NJUHSD has formed a Ranch Vision Advisory Committee tasked with developing a long-term strategy for facilities and programs at the ranch. The committee held its first meeting at the ranch last week. Through this vision-planning process, the district will be responsive to the needs of our agriculture programs, participating community members, and partner agencies.

Initially, we expect students will participate in field trips to the ranch. The focus of those field trips will envelop many academic disciplines, particularly the sciences. The property boasts native flora and fauna, multiple water sources, and a healthy aquatic/wetlands habitat.

The property may potentially house some Supervised Agricultural Experiences (SAE). As early as the 2021-2022 school year, Nevada Union and Bear River High School agriculture students may oversee raising livestock and crops at the ranch, both components of our current agriculture curriculum.

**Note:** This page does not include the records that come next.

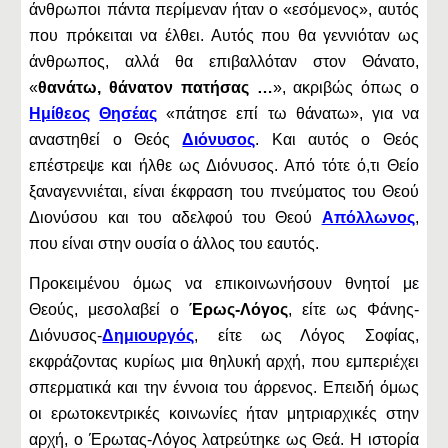
άνθρωποι πάντα περίμεναν ήταν ο «εσόμενος», αυτός
που πρόκειται να έλθει. Αυτός που θα γεννιόταν ως
άνθρωπος, αλλά θα επιβαλλόταν στον Θάνατο,
«
θανάτω, θάνατον πατήσας …
», ακριβώς όπως ο
Ημίθεος
Θησέας
«πάτησε επί τω θάνατω», για να
αναστηθεί ο Θεός
Διόνυσος
. Και αυτός ο Θεός
επέστρεψε και ήλθε ως Διόνυσος. Από τότε ό,τι Θείο
ξαναγεννιέται, είναι έκφραση του πνεύματος του Θεού
Διονύσου και του αδελφού του Θεού
Απόλλωνος
,
που είναι στην ουσία ο άλλος του εαυτός.
Προκειμένου όμως να επικοινωνήσουν θνητοί με
Θεούς, μεσολαβεί ο
Έρως-Λόγος
, είτε ως Φάνης-
Διόνυσος-
Δημιουργός
, είτε ως Λόγος Σοφίας,
εκφράζοντας κυρίως μια θηλυκή αρχή, που εμπεριέχει
σπερματικά και την έννοια του άρρενος. Επειδή όμως
οι ερωτοκεντρικές κοινωνίες ήταν μητριαρχικές στην
αρχή, ο Έρωτας-Λόγος λατρεύτηκε ως Θεά. Η ιστορία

SAE opportunities on the property will be particularly valuable to students who are not able to house their livestock projects at their homes. The ranch will also serve as an alternate site for projects that cannot feasibly be housed on the NU or BR campuses.

The ranch may be the hub of student internships for various Career Technical Education (CTE) programs such as Agriculture Mechanics and the Building/Construction Trades.

With an eye toward ranching and farming uses, we are also considering the potential for student-operated business ventures, joint educational opportunities with feeder schools, and associated community functions.

While properties with planned integration into agriculture curricula are not entirely unheard of, they are rare. The most noteworthy in our region is located in Lincoln and has provided a great resource to students in that area. Learning and innovating as we proceed, I believe NJUHSD’s ranch will offer a truly unique academic experience.

We are currently working on logistics to provide transportation between high schools and off-campus, high-demand CTE programs. As we consider ways to integrate the ranch into our existing, robust agriculture programs, we understand we will likely need to offer busing. The high school district is in the process of shifting to district-wide access for all our CTE courses, including our agriculture programs. This means a student from any district high school – not just NU or BR – could enroll in a CTE course at the ranch, depending on the student’s scheduling constraints and course availability.

If current enrollment in agriculture courses at BR and NU is any indication of student use, we predict as many as 500 students will eventually utilize the property as a classroom.

The ranch is yet another development as we fulfill our district mission to provide quality educational opportunities for high school students in western Nevada County, and realize our district vision to be California’s district of choice, preparing all students for success in college, career and life.

Nevada Joint Union High School District Superintendent Brett W. McFadden writes a monthly column for The Union. He has more than 29 years of education leadership and policy experience statewide. Freelance writer Lorraine Jewett contributed to this column.